──────── GIVEN INFORMATION

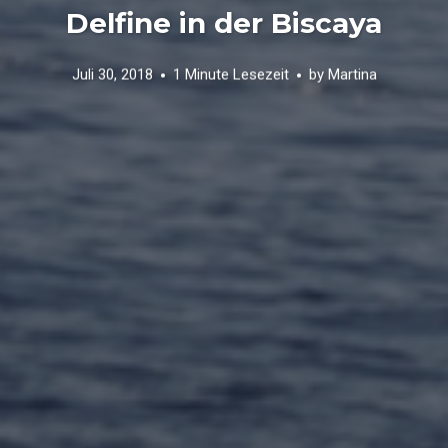
Delfine in der Biscaya
Juli 30, 2018
1 Minute Lesezeit
by
Martina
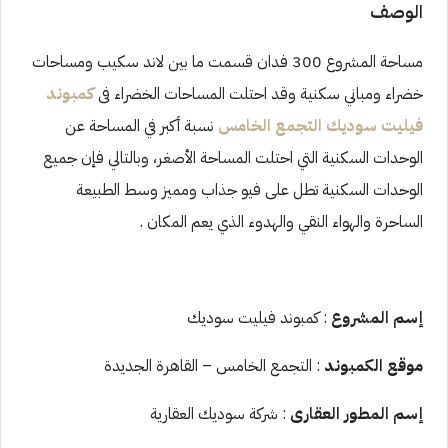
الوصف
مساحة المشروع 300 فدان قسمت ما بين لاند سكيب ومساحات
خضراء ومباني سكنية وقد احتلت المساحات الخضراء فى
كمبوند
فيليت سوديك التجمع الخامس
نسبة أكبر في المساحة عن
الوحدات السكنية التي احتلت المساحة الأصغر، وبالتالي فإن جميع
الوحدات السكنية تطل على فيو جذاب ومميز وسط الطبيعة
الساحرة والهواء النقي والهدوء الذي يعم المكان .
إسم المشروع
: كمبوند فيليت سوديك
موقع الكمبوند
: التجمع الخامس – القاهرة الجديدة
إسم المطور العقارى
: شركة سوديك العقارية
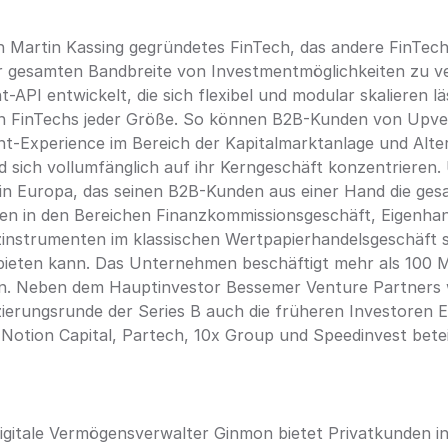
n Martin Kassing gegründetes FinTech, das andere FinTechs
gesamten Bandbreite von Investmentmöglichkeiten zu ver
-API entwickelt, die sich flexibel und modular skalieren lä
on FinTechs jeder Größe. So können B2B-Kunden von Upve
t-Experience im Bereich der Kapitalmarktanlage und Alter
sich vollumfänglich auf ihr Kerngeschäft konzentrieren. U
in Europa, das seinen B2B-Kunden aus einer Hand die ges
en in den Bereichen Finanzkommissionsgeschäft, Eigenhan
instrumenten im klassischen Wertpapierhandelsgeschäft s
eten kann. Das Unternehmen beschäftigt mehr als 100 Mi
in. Neben dem Hauptinvestor Bessemer Venture Partners 
zierungsrunde der Series B auch die früheren Investoren E
otion Capital, Partech, 10x Group und Speedinvest beteil
igitale Vermögensverwalter Ginmon bietet Privatkunden in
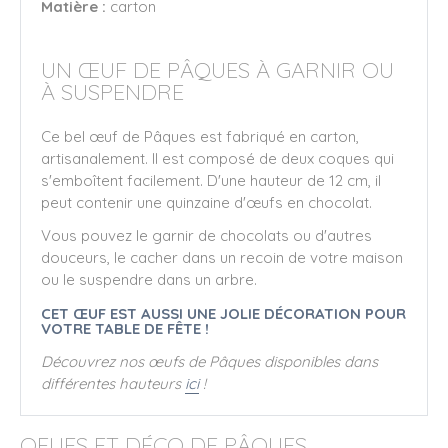
Matière :
carton
UN ŒUF DE PÂQUES À GARNIR OU
À SUSPENDRE
Ce bel œuf de Pâques est fabriqué en carton,
artisanalement. Il est composé de deux coques qui
s'emboîtent facilement. D'une hauteur de 12 cm, il
peut contenir une quinzaine d'œufs en chocolat.
Vous pouvez le garnir de chocolats ou d'autres
douceurs, le cacher dans un recoin de votre maison
ou le suspendre dans un arbre.
CET ŒUF EST AUSSI UNE JOLIE DÉCORATION POUR
VOTRE TABLE DE FÊTE !
Découvrez nos œufs de Pâques disponibles dans
différentes hauteurs
ici
!
OEUFS ET DÉCO DE PÂQUES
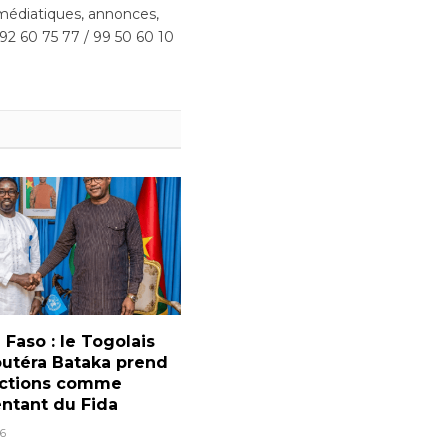
édiatiques, annonces,
 92 60 75 77 / 99 50 60 10
 Faso : le Togolais
outéra Bataka prend
nctions comme
ntant du Fida
6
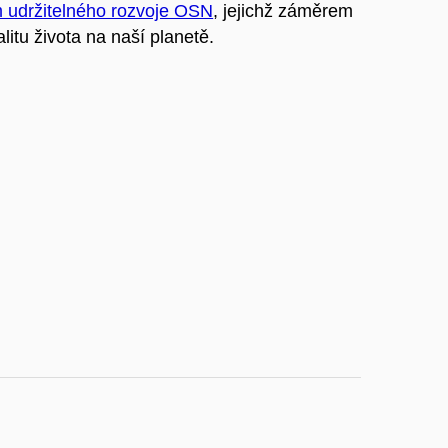
m udržitelného rozvoje OSN
, jejichž záměrem
litu života na naší planetě.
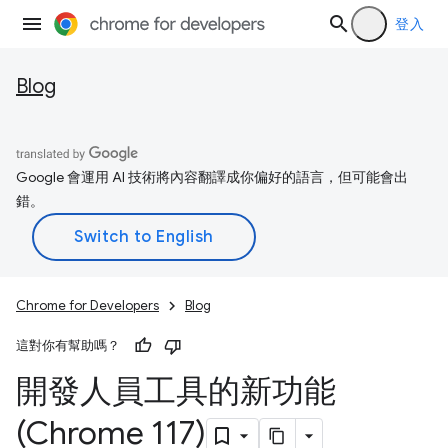
登入
Blog
Google 會運用 AI 技術將內容翻譯成你偏好的語言，但可能會出
錯。
Chrome for Developers
Blog
這對你有幫助嗎？
開發人員工具的新功能
(Chrome 117)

────────────────

:: WORK REQUIRED ::
Would you please reproduce the entries above, starting at the line with "eten kann. Das" and stopping after the line with "VOTRE TABLE DE FÊTE !"? Omit any pictures.

:: SOLVED EXERCISE ::
eten kann. Das Unternehmen beschäftigt mehr als 100 Mi
in. Neben dem Hauptinvestor Bessemer Venture Partners 
zierungsrunde der Series B auch die früheren Investoren E
otion Capital, Partech, 10x Group und Speedinvest beteil
igitale Vermögensverwalter Ginmon bietet Privatkunden in
Matière :
carton
UN ŒUF DE PÂQUES À GARNIR OU
À SUSPENDRE
Ce bel œuf de Pâques est fabriqué en carton,
artisanalement. Il est composé de deux coques qui
s'emboîtent facilement. D'une hauteur de 12 cm, il
peut contenir une quinzaine d'œufs en chocolat.
Vous pouvez le garnir de chocolats ou d'autres
douceurs, le cacher dans un recoin de votre maison
ou le suspendre dans un arbre.
CET ŒUF EST AUSSI UNE JOLIE DÉCORATION POUR
VOTRE TABLE DE FÊTE !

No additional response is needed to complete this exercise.